**Exercise data**
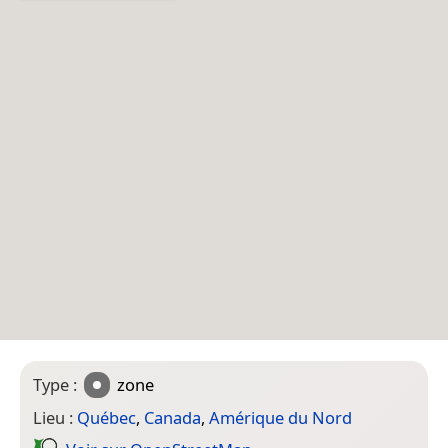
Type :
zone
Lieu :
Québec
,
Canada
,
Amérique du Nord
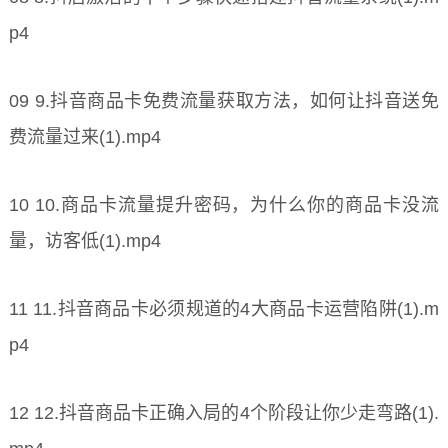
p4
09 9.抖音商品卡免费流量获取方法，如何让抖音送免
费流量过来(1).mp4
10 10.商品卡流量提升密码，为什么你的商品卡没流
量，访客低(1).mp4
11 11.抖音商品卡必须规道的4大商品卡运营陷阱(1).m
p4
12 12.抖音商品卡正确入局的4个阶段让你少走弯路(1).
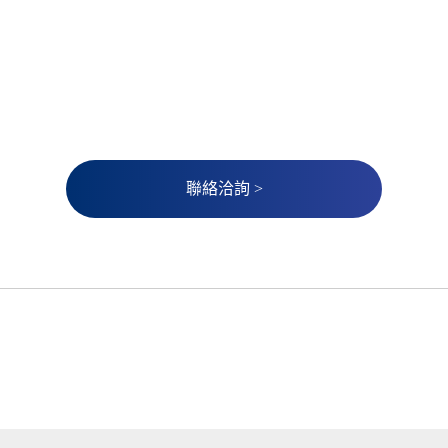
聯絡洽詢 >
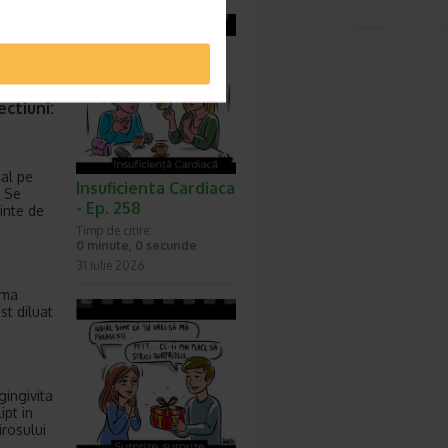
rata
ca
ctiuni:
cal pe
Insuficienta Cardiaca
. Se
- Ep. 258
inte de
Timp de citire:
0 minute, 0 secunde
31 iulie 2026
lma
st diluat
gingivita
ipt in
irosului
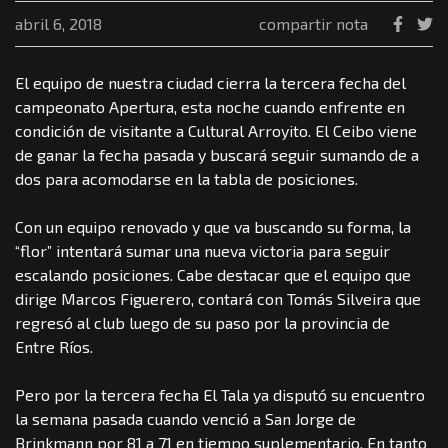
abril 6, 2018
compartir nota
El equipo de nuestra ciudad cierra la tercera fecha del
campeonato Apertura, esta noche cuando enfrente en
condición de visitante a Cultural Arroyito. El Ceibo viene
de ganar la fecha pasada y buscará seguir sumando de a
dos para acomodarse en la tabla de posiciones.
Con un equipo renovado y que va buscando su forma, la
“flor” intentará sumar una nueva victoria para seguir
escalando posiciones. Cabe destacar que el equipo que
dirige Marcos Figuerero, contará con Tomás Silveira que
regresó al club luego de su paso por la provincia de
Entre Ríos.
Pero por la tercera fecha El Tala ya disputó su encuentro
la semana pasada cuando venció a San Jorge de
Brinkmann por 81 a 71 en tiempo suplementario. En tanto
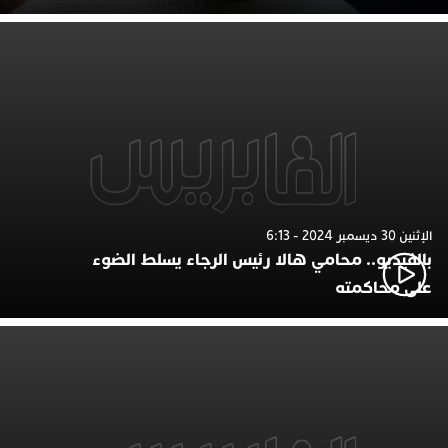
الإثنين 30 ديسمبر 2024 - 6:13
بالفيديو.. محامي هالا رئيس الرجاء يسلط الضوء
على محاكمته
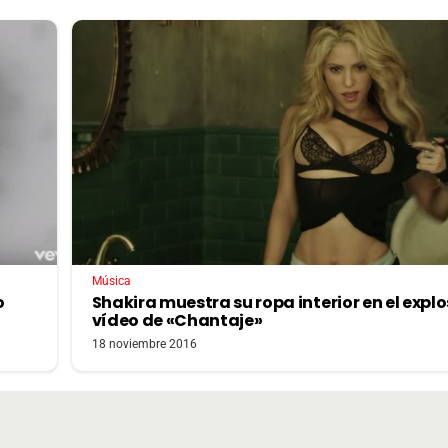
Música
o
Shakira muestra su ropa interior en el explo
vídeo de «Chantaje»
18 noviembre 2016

* * *

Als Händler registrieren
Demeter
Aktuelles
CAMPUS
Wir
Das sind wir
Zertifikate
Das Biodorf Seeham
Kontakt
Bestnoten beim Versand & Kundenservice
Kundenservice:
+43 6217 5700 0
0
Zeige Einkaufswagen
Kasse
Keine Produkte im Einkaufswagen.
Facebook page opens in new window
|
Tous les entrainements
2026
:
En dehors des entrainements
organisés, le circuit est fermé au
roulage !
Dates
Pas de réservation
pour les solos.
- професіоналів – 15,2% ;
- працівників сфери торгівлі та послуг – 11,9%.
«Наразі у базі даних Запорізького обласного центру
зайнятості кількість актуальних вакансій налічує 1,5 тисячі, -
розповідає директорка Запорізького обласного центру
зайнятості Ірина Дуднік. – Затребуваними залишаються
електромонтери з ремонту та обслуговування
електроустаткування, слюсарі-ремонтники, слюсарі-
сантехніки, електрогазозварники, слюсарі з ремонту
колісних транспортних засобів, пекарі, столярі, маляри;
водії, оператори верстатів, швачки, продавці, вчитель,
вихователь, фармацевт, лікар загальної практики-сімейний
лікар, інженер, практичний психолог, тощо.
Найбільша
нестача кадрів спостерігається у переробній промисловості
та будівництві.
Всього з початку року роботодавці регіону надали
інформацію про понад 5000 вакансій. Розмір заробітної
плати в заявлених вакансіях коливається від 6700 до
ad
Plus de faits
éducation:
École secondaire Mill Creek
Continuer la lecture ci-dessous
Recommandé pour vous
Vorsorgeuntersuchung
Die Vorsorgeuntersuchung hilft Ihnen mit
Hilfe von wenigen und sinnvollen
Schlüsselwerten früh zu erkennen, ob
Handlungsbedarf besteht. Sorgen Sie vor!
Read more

**The task**
If a line above contains the word "equipo", it counts; state how many lines count, and nothing more.

**Task response**
3